(Records from a dataset)

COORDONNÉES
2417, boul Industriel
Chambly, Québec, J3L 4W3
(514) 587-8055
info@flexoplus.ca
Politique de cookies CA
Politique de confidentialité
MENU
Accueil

» WORK TO BE COMPLETED
Lines in the data that include the word "Politique" should all be copied.

» OUTPUT OF THE TASK
Politique de cookies CA
Politique de confidentialité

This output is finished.